Along Congress Street I stopped into a coffee shop called “Others.” I went in and ordered a small black coffee. I was the only one in the shop, and the owner, an older gentleman who was overly friendly (and I mean this in a good way) began to tell me about his shop. He pointed out his coffee grinder and roasting machine. It seems that Others roasts its own beans, all of which are organic. The coffee shop had a number of small tables and a large couch for its customers. They also sell gelato and other light fare. The owner handed me my cup of coffee, but without a lid. When I asked him for a lid he gave me one and informed me that the lids, cups, and cardboard holder are all environmentally friendly, which means that they cost a lot more money. The lid for the coffee costs 9 cents, while the cardboard holder costs 27 cents. I felt a little guilty asking for them, but I was walking.
After coming to Monument Square I stopped into Longfellow’s Bookshop.
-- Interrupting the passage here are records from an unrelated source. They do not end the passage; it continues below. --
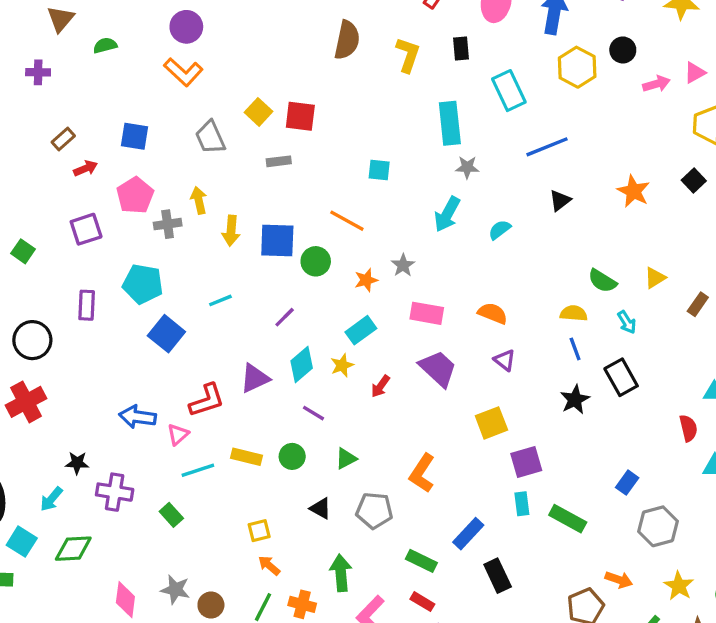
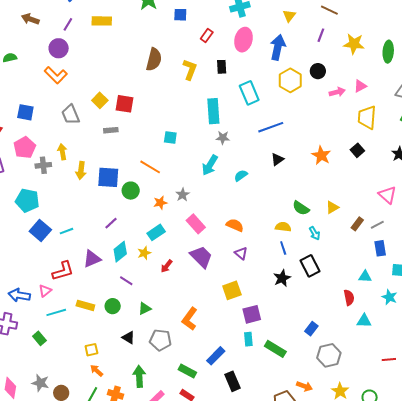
cyan line: (220, 300) -> (66, 231), moved
pink rectangle: (427, 313) -> (196, 224), turned 36
blue arrow: (138, 417) -> (19, 295), moved

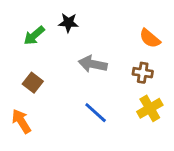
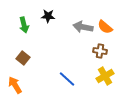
green arrow: (34, 36) -> (24, 25), turned -63
gray arrow: (93, 64) -> (83, 27), moved

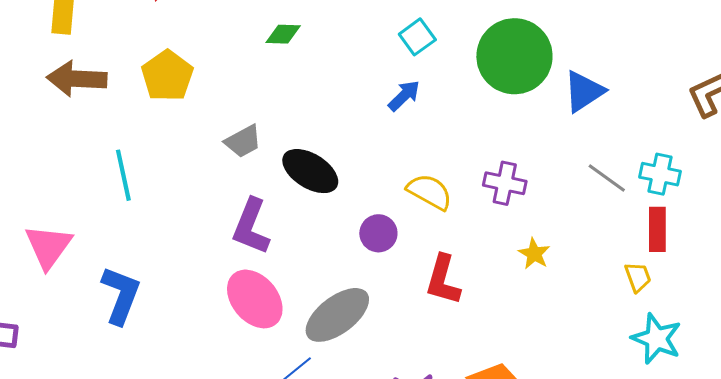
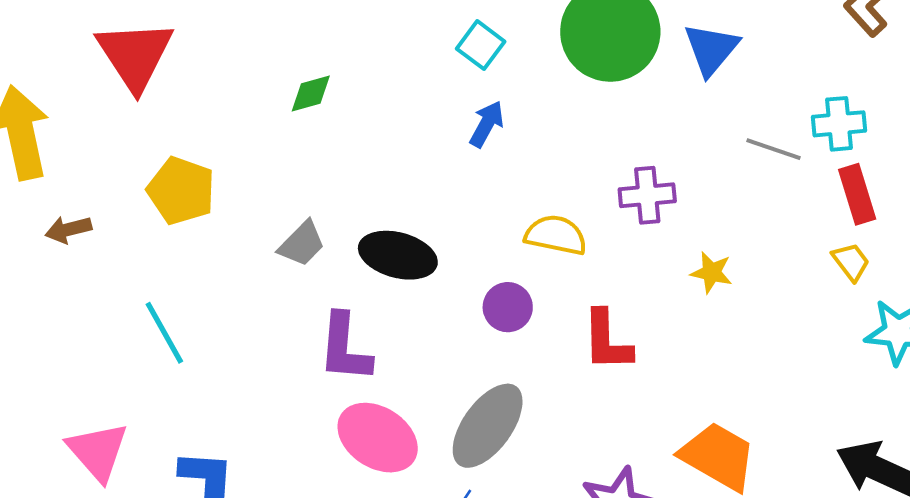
brown arrow: (77, 79) -> (68, 229), size x0.6

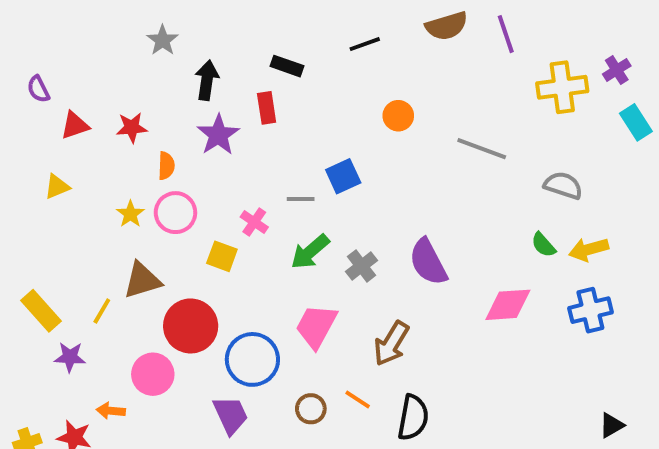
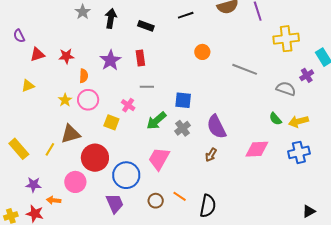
purple cross: (617, 70) -> (307, 75), moved
black arrow: (207, 80) -> (111, 18), moved
red rectangle: (267, 108) -> (140, 58), moved
blue square: (343, 176) -> (183, 100), moved, turned 30
gray line: (301, 199) -> (147, 87), moved
brown arrow: (391, 344) -> (211, 155), moved, size x0.6
purple star: (70, 357) -> (33, 185), moved

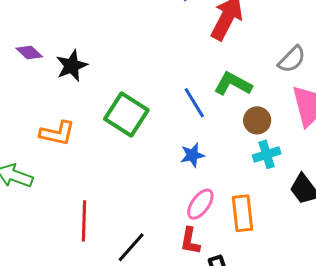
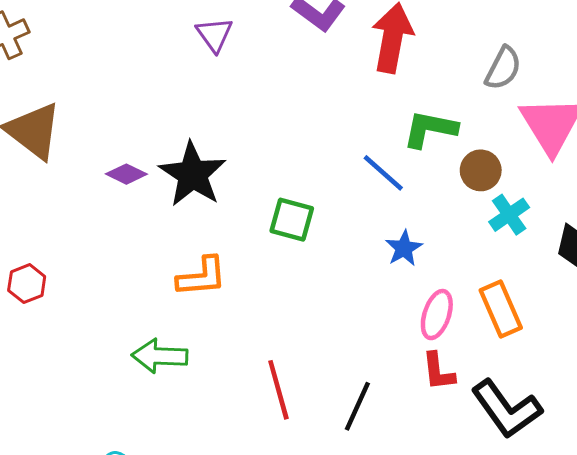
black star: (72, 66) -> (193, 174), size x1.4
green square: (126, 115) -> (292, 220), size x0.7

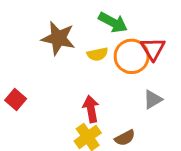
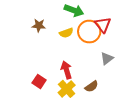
brown star: (58, 38) -> (39, 25), size x0.6
red square: (16, 100) -> (39, 82), moved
This is a wonderful independent bookstore that sells new and used books, though it leans more toward the used. I spent about an hour browsing the shelves and listening to the playful banter among the three employees working. I picked up a couple of new hard covers I had been waiting for, and although I didn’t receive the ten percent discount I get at Barnes & Noble, I felt pretty good buying from an independent. I wish I had the courage to buy my books exclusively from independent bookshops.
After that I walked back up Congress Street planning to get some work done in my hotel room before the conference dinner that evening. That’s when I saw it: Yes Bookshop, specializing in used, rare, and first edition books and prints. I walked inside and entered paradise. In a dimly lit, narrow, and overcrowded space were more books than I could count. The shelves were overflowing and piles of books were placed all over the floor making it hard to move. Behind the counter was a man, late middle age, with a mop of curly black hair. His face was very pale; as if he had just shaved a beard he kept for many years. In any event, I spent not nearly as much time in this store as I could have. I nervously began to calculate how much money I could spend without drawing my wife’s attention to our checking account. I found a first edition John Gardner, Italo Calvino, Vladimir Nabokov, and those are just the ones that I bought.
Yes Bookshop is the ideal place for those of us who live and breathe old books. It had that incredible feel and smell of paper and glue that only old books can give. There was no café here to spoil that smell, just books and prints. As I was looking a young woman asked me where the prices of the books were located. I pointed the place out to her and she said that she was an English major from a college in New Jersey. We talked about books and how wonderful they were and the magic they held for people who possessed them. It was a good feeling to know that some young people still take books seriously. In fact, Yes Bookshop was full of Honors students buying books. It was a good day for the owner.
Portland has a strange, hippie feel to it. Earlier, Dave told me that the city was in the process of remaking itself. New hotels were being built, and all sidewalks were going back over to brick to celebrate the city’s heritage. It was just too cold to spend much more time walking around. I went in search of another cup of coffee, recalling that earlier Dave proudly told me that he had never once tasted coffee.